#### What you need to do:
With all pictures excluded, restate the records that follow exactly as written.
Data records section start
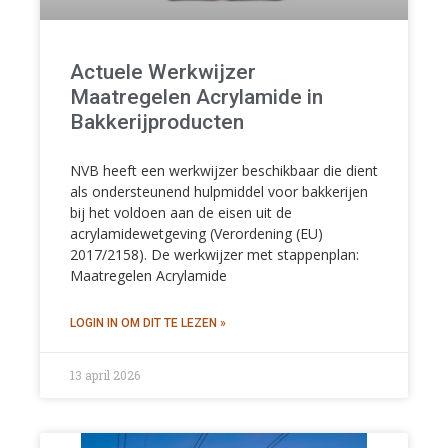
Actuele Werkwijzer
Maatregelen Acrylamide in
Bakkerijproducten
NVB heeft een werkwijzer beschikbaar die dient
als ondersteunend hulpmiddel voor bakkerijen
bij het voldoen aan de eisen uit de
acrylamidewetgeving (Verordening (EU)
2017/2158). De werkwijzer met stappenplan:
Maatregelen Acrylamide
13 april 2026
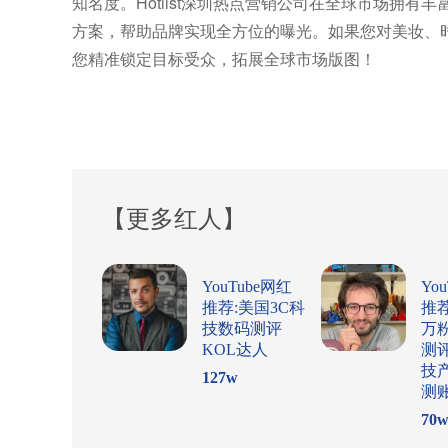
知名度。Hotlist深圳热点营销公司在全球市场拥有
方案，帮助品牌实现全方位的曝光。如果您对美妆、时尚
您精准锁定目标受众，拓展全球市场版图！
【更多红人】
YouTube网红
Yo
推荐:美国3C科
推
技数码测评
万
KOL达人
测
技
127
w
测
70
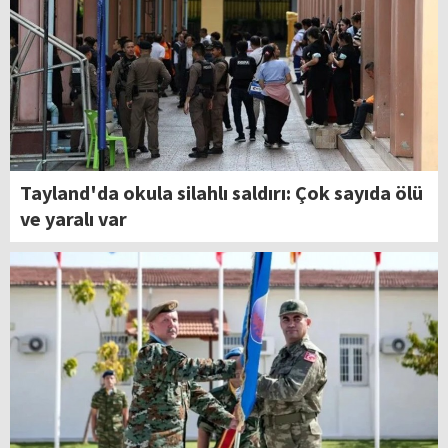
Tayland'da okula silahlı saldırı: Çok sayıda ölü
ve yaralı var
Data records section end
#### Completed task:
Actuele Werkwijzer
Maatregelen Acrylamide in
Bakkerijproducten
NVB heeft een werkwijzer beschikbaar die dient
als ondersteunend hulpmiddel voor bakkerijen
bij het voldoen aan de eisen uit de
acrylamidewetgeving (Verordening (EU)
2017/2158). De werkwijzer met stappenplan:
Maatregelen Acrylamide
13 april 2026
知名度。Hotlist深圳热点营销公司在全球市场拥有
方案，帮助品牌实现全方位的曝光。如果您对美妆、时尚
您精准锁定目标受众，拓展全球市场版图！
【更多红人】
YouTube网红
Yo
推荐:美国3C科
推
技数码测评
万
KOL达人
测
技
127
w
测
70
Tayland'da okula silahlı saldırı: Çok sayıda ölü
ve yaralı var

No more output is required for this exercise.